§ Task to complete:
Word for word, transcribe the material below from its first line to the line with "Corporate (80, 997)", both included.
** Opening Recorded data block **
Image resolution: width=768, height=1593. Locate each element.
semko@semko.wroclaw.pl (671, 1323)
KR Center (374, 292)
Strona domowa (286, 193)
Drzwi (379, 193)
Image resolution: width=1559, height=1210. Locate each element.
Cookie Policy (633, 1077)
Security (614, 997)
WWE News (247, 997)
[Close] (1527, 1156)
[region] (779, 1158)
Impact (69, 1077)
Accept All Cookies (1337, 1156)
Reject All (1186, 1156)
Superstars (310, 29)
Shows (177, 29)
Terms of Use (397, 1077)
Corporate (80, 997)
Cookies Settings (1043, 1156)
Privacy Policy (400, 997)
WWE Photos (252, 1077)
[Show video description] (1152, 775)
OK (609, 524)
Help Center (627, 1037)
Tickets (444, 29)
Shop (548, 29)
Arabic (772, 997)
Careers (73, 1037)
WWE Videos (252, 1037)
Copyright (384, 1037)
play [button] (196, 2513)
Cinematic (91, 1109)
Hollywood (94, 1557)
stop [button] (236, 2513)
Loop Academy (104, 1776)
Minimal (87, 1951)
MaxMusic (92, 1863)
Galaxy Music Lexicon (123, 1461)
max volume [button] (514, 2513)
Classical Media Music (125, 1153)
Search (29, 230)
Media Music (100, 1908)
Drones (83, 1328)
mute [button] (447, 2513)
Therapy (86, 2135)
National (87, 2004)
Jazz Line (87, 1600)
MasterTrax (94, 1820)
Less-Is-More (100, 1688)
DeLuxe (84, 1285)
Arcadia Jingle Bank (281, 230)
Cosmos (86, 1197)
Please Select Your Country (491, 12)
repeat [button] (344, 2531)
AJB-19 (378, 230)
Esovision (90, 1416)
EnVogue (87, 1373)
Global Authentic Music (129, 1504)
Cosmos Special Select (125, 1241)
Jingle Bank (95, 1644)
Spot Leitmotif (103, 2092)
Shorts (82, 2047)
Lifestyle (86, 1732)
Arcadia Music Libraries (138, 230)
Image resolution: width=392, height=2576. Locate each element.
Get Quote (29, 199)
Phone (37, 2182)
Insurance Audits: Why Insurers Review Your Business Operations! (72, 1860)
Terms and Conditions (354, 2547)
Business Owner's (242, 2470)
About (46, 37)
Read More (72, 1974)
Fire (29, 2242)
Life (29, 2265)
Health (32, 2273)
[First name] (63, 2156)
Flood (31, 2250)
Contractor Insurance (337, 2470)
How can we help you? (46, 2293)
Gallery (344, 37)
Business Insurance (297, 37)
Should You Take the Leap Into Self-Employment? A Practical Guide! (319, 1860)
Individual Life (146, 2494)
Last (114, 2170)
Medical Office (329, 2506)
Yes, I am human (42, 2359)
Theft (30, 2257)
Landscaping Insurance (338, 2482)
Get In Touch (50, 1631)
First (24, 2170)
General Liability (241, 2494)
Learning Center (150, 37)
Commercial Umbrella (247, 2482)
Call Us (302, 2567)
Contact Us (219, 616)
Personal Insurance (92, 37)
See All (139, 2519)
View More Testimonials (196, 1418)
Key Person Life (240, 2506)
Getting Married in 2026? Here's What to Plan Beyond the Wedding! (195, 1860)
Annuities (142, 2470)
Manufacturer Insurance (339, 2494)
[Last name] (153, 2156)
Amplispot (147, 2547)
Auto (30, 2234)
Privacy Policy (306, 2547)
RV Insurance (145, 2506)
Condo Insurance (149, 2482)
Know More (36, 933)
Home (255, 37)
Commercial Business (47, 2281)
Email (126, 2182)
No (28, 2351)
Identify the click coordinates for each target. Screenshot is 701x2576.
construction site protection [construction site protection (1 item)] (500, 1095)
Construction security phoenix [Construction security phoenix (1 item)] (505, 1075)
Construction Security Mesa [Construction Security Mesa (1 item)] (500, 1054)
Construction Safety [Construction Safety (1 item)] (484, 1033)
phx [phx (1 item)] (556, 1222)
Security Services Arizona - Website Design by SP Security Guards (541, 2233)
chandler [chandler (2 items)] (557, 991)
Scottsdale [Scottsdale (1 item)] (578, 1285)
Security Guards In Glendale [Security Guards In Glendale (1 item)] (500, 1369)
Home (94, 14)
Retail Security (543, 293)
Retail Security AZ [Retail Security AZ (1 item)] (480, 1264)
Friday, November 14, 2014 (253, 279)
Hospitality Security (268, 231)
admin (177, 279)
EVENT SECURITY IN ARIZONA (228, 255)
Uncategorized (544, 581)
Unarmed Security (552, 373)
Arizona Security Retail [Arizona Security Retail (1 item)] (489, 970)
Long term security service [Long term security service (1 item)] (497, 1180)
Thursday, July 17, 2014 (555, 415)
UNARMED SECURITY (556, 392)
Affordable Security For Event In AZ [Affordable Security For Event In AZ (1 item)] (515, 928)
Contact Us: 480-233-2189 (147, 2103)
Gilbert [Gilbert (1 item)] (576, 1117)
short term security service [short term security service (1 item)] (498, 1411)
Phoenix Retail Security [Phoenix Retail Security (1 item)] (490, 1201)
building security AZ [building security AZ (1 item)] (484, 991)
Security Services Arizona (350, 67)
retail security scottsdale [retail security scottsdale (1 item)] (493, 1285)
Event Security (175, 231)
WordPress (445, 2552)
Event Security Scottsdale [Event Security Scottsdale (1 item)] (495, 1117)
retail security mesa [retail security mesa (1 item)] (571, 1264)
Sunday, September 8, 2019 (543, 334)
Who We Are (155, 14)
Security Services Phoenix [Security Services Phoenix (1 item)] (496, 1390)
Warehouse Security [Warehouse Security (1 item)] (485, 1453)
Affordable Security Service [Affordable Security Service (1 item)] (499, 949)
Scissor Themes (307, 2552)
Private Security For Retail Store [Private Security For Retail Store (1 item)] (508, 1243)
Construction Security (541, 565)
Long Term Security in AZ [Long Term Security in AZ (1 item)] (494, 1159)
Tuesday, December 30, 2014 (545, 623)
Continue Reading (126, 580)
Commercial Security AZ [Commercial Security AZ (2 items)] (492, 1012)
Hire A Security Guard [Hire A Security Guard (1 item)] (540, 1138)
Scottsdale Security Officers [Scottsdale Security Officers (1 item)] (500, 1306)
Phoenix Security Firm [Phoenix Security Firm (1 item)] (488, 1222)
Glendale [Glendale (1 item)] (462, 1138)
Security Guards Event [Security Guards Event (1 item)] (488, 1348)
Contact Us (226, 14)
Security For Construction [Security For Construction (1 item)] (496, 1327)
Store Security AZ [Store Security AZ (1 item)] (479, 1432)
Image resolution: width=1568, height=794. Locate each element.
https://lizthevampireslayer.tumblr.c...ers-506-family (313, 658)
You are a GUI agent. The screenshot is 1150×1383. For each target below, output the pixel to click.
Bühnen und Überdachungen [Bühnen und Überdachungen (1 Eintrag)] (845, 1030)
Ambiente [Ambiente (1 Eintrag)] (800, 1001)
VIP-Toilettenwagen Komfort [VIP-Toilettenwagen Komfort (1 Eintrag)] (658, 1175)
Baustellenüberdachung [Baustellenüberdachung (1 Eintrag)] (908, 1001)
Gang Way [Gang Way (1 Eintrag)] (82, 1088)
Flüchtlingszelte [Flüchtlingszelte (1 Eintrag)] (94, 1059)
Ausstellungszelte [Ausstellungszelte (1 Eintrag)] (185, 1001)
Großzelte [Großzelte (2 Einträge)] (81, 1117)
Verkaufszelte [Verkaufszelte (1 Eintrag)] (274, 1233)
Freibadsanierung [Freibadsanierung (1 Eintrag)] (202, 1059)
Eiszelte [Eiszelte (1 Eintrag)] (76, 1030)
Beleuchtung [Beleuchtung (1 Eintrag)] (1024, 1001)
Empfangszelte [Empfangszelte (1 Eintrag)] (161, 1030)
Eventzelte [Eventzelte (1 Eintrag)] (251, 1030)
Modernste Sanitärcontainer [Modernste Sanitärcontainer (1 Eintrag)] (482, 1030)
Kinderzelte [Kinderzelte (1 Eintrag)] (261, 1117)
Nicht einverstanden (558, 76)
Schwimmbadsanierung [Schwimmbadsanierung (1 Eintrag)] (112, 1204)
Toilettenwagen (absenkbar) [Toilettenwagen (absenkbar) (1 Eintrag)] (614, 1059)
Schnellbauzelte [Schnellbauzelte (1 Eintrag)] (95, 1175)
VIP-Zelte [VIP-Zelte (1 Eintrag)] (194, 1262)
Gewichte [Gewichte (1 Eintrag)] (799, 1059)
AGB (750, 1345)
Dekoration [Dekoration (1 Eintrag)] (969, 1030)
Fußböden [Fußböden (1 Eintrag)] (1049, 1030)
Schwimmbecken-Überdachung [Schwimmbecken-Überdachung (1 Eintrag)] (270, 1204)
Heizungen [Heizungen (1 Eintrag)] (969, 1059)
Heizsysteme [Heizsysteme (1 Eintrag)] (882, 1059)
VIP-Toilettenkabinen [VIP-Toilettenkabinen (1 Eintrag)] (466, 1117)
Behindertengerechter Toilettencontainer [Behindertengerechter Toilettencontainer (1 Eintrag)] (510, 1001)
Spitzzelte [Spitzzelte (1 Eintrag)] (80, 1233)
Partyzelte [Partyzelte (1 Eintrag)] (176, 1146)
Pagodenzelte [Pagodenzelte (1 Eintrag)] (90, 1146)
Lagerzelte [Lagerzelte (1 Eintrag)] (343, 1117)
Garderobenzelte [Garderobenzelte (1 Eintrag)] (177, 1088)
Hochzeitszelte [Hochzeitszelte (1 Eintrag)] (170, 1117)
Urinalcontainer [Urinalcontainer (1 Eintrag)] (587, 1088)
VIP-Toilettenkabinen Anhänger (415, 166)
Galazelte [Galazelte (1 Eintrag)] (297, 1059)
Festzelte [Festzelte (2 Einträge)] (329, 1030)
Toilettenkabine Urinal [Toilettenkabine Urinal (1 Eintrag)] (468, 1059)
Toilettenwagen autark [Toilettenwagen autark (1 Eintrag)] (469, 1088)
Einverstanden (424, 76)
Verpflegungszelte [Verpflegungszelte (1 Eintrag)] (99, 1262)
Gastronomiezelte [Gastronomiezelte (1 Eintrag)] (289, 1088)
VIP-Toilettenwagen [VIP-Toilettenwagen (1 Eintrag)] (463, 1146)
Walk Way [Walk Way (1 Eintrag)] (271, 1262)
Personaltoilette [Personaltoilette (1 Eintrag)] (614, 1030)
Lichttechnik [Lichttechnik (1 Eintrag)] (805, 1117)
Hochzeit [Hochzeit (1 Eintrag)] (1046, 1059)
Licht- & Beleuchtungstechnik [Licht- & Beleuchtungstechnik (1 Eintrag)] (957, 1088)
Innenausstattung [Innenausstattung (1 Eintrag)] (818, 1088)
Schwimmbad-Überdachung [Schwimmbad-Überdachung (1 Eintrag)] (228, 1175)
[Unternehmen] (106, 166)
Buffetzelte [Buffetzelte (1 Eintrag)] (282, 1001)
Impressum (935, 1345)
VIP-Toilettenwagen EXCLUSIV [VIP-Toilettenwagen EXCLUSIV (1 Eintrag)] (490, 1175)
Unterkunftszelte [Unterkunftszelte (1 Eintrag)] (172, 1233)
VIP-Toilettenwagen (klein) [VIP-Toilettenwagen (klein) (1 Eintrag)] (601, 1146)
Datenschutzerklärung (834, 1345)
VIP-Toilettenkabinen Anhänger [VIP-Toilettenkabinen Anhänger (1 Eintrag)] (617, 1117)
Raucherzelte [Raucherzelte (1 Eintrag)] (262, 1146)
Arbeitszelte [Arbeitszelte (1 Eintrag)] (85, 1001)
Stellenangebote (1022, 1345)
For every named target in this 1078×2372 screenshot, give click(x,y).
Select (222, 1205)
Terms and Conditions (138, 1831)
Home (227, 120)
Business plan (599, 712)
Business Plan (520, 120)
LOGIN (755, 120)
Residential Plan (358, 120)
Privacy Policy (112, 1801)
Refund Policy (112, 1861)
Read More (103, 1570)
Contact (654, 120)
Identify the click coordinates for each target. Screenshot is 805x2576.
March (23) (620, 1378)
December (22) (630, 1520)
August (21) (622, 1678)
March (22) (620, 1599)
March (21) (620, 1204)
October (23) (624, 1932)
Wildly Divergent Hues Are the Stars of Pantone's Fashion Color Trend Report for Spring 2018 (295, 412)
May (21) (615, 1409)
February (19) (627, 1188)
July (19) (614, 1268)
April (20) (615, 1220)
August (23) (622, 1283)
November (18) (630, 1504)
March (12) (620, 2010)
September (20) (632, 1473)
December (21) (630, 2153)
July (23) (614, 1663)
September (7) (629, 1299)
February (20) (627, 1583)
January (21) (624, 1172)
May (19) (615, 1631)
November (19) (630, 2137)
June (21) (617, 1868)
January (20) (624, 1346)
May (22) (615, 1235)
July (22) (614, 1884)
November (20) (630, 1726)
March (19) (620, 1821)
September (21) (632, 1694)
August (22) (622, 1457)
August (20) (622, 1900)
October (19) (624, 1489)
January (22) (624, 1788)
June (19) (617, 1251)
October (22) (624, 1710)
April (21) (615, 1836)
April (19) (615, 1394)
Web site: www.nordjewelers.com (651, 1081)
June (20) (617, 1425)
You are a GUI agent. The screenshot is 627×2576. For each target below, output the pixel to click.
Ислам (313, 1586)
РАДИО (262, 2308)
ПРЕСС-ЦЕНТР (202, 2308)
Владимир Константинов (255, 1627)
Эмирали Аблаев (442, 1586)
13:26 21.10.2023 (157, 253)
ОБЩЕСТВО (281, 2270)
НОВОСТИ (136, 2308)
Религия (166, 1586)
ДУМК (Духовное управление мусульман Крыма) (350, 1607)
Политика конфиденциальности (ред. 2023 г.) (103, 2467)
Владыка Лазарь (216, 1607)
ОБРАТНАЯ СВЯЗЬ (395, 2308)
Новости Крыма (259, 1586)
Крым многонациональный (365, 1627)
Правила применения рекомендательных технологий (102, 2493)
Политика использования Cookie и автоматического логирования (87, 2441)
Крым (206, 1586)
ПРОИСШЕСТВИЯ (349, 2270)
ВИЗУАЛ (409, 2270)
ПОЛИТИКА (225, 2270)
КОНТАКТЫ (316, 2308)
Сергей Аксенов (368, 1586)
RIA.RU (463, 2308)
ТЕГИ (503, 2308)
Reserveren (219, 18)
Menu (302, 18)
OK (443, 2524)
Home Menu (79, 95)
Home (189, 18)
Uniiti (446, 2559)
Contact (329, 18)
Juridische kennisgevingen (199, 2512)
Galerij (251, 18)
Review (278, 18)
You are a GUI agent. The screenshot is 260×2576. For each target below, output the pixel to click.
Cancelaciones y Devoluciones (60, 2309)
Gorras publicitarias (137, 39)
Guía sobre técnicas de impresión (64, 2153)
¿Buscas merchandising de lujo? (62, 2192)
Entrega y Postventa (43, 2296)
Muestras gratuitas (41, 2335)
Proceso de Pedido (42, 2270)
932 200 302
** Closing Recorded data block **
§ Output for this exercise:
Image resolution: width=768, height=1593. Locate each element.
semko@semko.wroclaw.pl (671, 1323)
KR Center (374, 292)
Strona domowa (286, 193)
Drzwi (379, 193)
Image resolution: width=1559, height=1210. Locate each element.
Cookie Policy (633, 1077)
Security (614, 997)
WWE News (247, 997)
[Close] (1527, 1156)
[region] (779, 1158)
Impact (69, 1077)
Accept All Cookies (1337, 1156)
Reject All (1186, 1156)
Superstars (310, 29)
Shows (177, 29)
Terms of Use (397, 1077)
Corporate (80, 997)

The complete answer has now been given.